**About this exercise:** In the records below, find the lines that include "text" and copy each.

**Records for the task:**
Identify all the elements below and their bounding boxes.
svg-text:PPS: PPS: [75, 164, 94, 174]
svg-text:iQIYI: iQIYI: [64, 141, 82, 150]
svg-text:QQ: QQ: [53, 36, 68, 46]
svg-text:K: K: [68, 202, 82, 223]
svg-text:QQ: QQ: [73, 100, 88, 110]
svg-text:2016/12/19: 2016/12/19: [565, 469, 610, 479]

**Result of this exercise:**
svg-text:PPS: PPS: [75, 164, 94, 174]
svg-text:iQIYI: iQIYI: [64, 141, 82, 150]
svg-text:QQ: QQ: [53, 36, 68, 46]
svg-text:K: K: [68, 202, 82, 223]
svg-text:QQ: QQ: [73, 100, 88, 110]
svg-text:2016/12/19: 2016/12/19: [565, 469, 610, 479]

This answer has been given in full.